● TASK REQUIREMENTS
Copy the entries exactly. Leave nothing out and add nothing.

● MATERIAL SHOWN
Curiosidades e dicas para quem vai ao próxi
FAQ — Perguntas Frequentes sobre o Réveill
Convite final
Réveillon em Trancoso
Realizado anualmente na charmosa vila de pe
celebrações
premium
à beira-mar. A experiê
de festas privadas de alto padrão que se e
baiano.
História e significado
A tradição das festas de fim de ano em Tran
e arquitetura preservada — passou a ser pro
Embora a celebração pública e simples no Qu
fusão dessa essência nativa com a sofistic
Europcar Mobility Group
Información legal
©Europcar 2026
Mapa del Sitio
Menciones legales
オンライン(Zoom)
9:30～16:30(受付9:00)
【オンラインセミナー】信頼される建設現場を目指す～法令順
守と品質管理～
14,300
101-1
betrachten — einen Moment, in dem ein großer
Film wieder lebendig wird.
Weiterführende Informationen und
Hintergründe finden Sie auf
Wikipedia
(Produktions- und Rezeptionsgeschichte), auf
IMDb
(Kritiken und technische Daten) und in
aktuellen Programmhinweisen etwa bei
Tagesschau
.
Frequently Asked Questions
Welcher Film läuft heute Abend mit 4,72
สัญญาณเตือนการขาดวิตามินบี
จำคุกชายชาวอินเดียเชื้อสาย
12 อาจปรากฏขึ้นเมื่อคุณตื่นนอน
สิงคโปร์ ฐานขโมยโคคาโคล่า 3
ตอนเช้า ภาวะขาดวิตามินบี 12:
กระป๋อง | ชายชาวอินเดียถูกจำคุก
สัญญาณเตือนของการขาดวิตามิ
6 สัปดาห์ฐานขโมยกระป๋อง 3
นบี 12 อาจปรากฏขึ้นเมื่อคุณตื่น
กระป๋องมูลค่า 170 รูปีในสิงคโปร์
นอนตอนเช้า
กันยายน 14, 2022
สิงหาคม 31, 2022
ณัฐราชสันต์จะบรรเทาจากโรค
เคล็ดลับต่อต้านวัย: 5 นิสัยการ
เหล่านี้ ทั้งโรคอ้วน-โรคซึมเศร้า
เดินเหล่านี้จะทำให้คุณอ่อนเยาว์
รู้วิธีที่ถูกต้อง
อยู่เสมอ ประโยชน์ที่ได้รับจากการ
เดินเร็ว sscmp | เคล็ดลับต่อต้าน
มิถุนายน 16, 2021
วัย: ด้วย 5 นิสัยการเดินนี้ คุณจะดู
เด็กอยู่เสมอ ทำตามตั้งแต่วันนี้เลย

● SOLVED PROBLEM
Curiosidades e dicas para quem vai ao próxi
FAQ — Perguntas Frequentes sobre o Réveill
Convite final
Réveillon em Trancoso
Realizado anualmente na charmosa vila de pe
celebrações
premium
à beira-mar. A experiê
de festas privadas de alto padrão que se e
baiano.
História e significado
A tradição das festas de fim de ano em Tran
e arquitetura preservada — passou a ser pro
Embora a celebração pública e simples no Qu
fusão dessa essência nativa com a sofistic
Europcar Mobility Group
Información legal
©Europcar 2026
Mapa del Sitio
Menciones legales
オンライン(Zoom)
9:30～16:30(受付9:00)
【オンラインセミナー】信頼される建設現場を目指す～法令順
守と品質管理～
14,300
101-1
betrachten — einen Moment, in dem ein großer
Film wieder lebendig wird.
Weiterführende Informationen und
Hintergründe finden Sie auf
Wikipedia
(Produktions- und Rezeptionsgeschichte), auf
IMDb
(Kritiken und technische Daten) und in
aktuellen Programmhinweisen etwa bei
Tagesschau
.
Frequently Asked Questions
Welcher Film läuft heute Abend mit 4,72
สัญญาณเตือนการขาดวิตามินบี
จำคุกชายชาวอินเดียเชื้อสาย
12 อาจปรากฏขึ้นเมื่อคุณตื่นนอน
สิงคโปร์ ฐานขโมยโคคาโคล่า 3
ตอนเช้า ภาวะขาดวิตามินบี 12:
กระป๋อง | ชายชาวอินเดียถูกจำคุก
สัญญาณเตือนของการขาดวิตามิ
6 สัปดาห์ฐานขโมยกระป๋อง 3
นบี 12 อาจปรากฏขึ้นเมื่อคุณตื่น
กระป๋องมูลค่า 170 รูปีในสิงคโปร์
นอนตอนเช้า
กันยายน 14, 2022
สิงหาคม 31, 2022
ณัฐราชสันต์จะบรรเทาจากโรค
เคล็ดลับต่อต้านวัย: 5 นิสัยการ
เหล่านี้ ทั้งโรคอ้วน-โรคซึมเศร้า
เดินเหล่านี้จะทำให้คุณอ่อนเยาว์
รู้วิธีที่ถูกต้อง
อยู่เสมอ ประโยชน์ที่ได้รับจากการ
เดินเร็ว sscmp | เคล็ดลับต่อต้าน
มิถุนายน 16, 2021
วัย: ด้วย 5 นิสัยการเดินนี้ คุณจะดู
เด็กอยู่เสมอ ทำตามตั้งแต่วันนี้เลย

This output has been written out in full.